Exercise instructions:
All lines in the data that hold the word "Puntos" need copying.
┄┄┄┄┄┄
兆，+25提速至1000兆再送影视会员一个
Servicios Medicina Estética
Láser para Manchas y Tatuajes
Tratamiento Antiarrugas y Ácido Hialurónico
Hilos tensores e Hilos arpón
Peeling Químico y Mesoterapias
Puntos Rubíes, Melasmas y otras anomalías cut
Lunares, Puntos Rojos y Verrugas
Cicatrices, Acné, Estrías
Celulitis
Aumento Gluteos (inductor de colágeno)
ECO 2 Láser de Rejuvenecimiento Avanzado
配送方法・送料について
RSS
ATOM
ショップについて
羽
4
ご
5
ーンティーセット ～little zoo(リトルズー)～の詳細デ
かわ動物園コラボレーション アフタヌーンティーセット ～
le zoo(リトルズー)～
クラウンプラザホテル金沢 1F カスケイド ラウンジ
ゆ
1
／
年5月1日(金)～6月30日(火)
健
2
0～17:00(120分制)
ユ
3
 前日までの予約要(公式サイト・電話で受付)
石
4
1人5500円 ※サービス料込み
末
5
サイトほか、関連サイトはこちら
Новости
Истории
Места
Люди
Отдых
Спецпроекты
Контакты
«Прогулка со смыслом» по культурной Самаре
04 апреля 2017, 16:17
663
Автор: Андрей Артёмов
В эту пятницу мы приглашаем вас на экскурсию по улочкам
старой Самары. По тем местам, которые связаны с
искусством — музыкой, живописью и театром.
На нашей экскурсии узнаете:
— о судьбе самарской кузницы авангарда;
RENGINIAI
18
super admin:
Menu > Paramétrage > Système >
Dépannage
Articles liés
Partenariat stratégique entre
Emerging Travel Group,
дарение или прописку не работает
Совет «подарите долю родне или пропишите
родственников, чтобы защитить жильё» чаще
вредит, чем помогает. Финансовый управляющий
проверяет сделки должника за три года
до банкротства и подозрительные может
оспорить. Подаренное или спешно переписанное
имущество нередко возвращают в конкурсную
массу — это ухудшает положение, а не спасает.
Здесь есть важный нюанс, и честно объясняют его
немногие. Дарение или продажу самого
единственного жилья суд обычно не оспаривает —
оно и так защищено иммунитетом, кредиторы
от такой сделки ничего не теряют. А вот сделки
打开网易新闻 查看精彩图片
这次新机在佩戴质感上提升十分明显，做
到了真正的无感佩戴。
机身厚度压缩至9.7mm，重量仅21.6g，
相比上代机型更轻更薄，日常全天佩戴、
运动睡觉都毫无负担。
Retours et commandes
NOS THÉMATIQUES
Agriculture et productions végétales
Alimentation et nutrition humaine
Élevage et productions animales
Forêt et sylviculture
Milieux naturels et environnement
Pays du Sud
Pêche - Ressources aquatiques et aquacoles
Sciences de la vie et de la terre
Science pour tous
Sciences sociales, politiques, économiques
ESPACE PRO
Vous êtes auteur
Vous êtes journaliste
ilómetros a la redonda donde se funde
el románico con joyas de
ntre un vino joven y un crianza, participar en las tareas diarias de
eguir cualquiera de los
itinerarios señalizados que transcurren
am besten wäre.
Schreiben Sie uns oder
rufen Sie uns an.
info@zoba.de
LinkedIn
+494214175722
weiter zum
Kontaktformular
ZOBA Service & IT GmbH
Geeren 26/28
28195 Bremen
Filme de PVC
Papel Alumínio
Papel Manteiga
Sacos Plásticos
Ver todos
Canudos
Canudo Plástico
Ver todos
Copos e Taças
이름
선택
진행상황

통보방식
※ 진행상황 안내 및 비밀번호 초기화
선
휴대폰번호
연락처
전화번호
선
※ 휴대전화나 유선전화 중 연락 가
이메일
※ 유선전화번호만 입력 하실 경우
┄┄┄┄┄┄
Response box:
Puntos Rubíes, Melasmas y otras anomalías cut
Lunares, Puntos Rojos y Verrugas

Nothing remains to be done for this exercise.